Çok uluslu şirketlerin faaliyet gösterdiği ülkelerde ödediği kurumlar vergisi yükü yüzde 15'ten az ise asgari kurumlar vergisi uygulamasını yasalaştıran ülkeler, ilgili ülkenin almadığı vergi farkını talep edebilecektir. Özellikle, gelişmekte olan ülkelerden vergi cenneti olarak bilinen ülkeler, çok uluslu şirketlerin vergi ödemelerini azaltmak için düşük vergi oranları ve muafiyetler sunmaktadır. Bu durum, vergi gelirlerinin azalmasına ve vergi adaletsizliğine yol açmaktadır.

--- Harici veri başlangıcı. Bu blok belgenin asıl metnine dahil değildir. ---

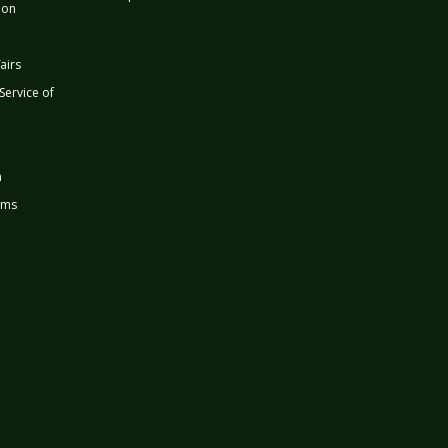
ion
airs
 Service of
n
rms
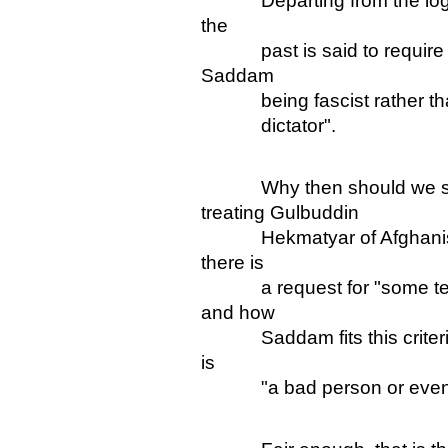
Departing from the logic o
the
past is said to require so
Saddam
being fascist rather than j
dictator".
Why then should we say 
treating Gulbuddin
Hekmatyar of Afghanistan 
there is
a request for "some testab
and how
Saddam fits this criteria" 
is
"a bad person or even a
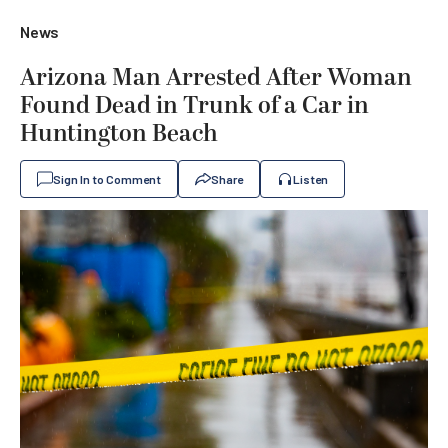
News
Arizona Man Arrested After Woman
Found Dead in Trunk of a Car in
Huntington Beach
Sign In to Comment
Share
Listen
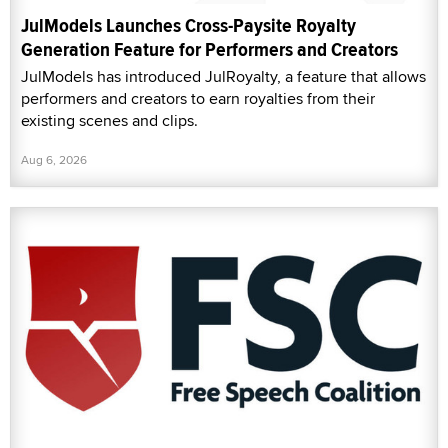
JulModels Launches Cross-Paysite Royalty
Generation Feature for Performers and Creators
JulModels has introduced JulRoyalty, a feature that allows
performers and creators to earn royalties from their
existing scenes and clips.
Aug 6, 2026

Küresel asgari kurumlar vergisi uygulaması, bu eğilimi tersine çevirmeyi amaçlamaktadır. Özellikle, 2021'de yapılan bir anlaşmayla, dünya ekonomisinin önemli oyuncuları olan G-7 ülkeleri yüzde 15'lik bir küresel asgari kurumlar vergisi uygulanması konusunda anlaşmışlardır. Bu anlaşma, dünya genelinde vergi adaletini sağlamak ve vergi kaçakçılığını önlemek için önemli bir adım olarak değerlendirilmektedir.

Türkiye'nin de bu uygulamaya dahil olması, ülkenin ekonomik çıkarları açısından önemlidir. Özellikle, vergi cenneti ülkelere kaçışın önlenmesi ve vergi adaletsizliğinin giderilmesi, Türkiye'nin ekonomik büyümesine olumlu katkı sağlayabilir. Ayrıca, küresel asgari kurumlar vergisi uygulamasıyla birlikte, vergi rekabetinin azalması ve işletmelerin vergi ödemelerinin adil bir şekilde düzenlenmesi sağlanabilir.

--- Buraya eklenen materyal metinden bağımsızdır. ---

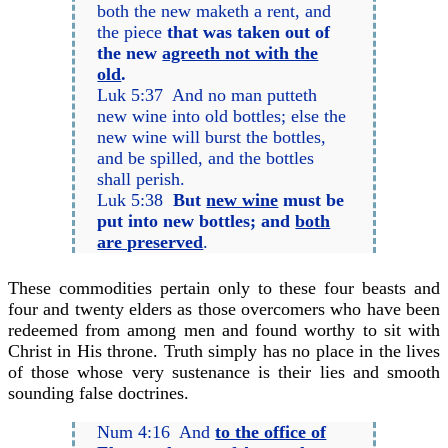
both the new maketh a rent, and
the piece
that was taken out of
the new
agreeth not with the
old
.
Luk 5:37 And no man putteth
new wine into old bottles; else the
new wine will burst the bottles,
and be spilled, and the bottles
shall perish.
Luk 5:38
But
new wine
must be
put into new bottles; and
both
are preserved
.
These commodities pertain only to these four beasts and
four and twenty elders as those overcomers who have been
redeemed from among men and found worthy to sit with
Christ in His throne. Truth simply has no place in the lives
of those whose very sustenance is their lies and smooth
sounding false doctrines.
Num 4:16 And
to the office of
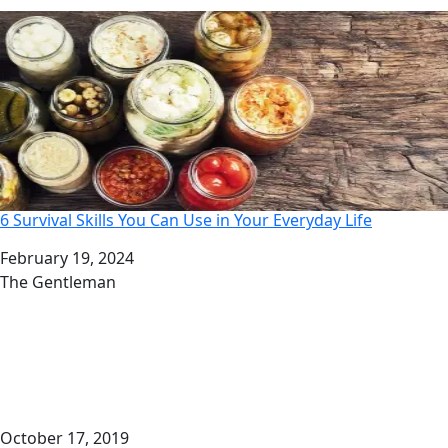
6 Survival Skills You Can Use in Your Everyday Life
Date
February 19, 2024
Author
The Gentleman
October 17, 2019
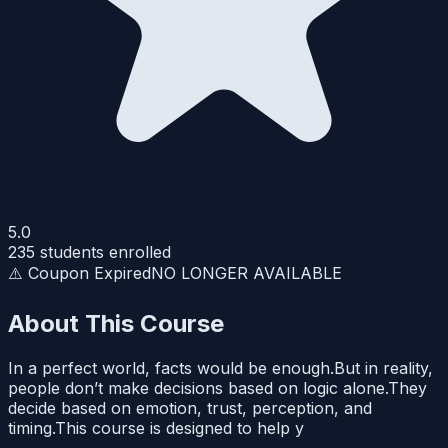
5.0
235
students enrolled
⚠️ Coupon Expired
NO LONGER AVAILABLE
About This Course
In a perfect world, facts would be enough.But in reality,
people don’t make decisions based on logic alone.They
decide based on emotion, trust, perception, and
timing.This course is designed to help y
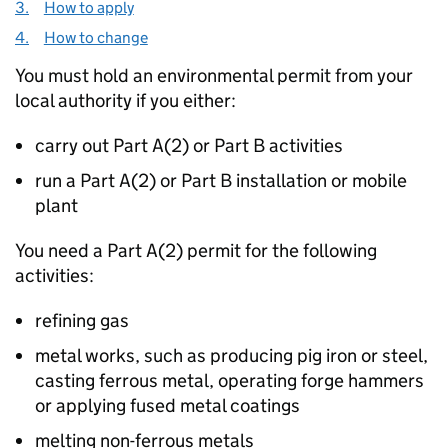
3.
How to apply
4.
How to change
You must hold an environmental permit from your
local authority if you either:
carry out Part A(2) or Part B activities
run a Part A(2) or Part B installation or mobile
plant
You need a Part A(2) permit for the following
activities:
refining gas
metal works, such as producing pig iron or steel,
casting ferrous metal, operating forge hammers
or applying fused metal coatings
melting non-ferrous metals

Ancak unutulmamalıdır ki; küresel asgari kurumlar vergisi uygulamasının Türkiye açısından bazı negatif yönleri de bulunmaktadır. Vergi adaletini sağlama amacı güden bu uygulama, aynı zamanda Türkiye'nin yabancı yatırımları çekme potansiyelini olumsuz etkileyebilir ve rekabet avantajını azaltabilir. Bir yandan Türkiye'nin vergi politikalarını esnek bir şekilde belirleme yeteneğini de kısıtlayacağından, vergi adaletini sağlama amacı güden bu uygulama, aynı zamanda Türkiye'nin rekabetçiliğini ve ekonomik büyümesini destekleyecek şekilde uyarlanmalıdır.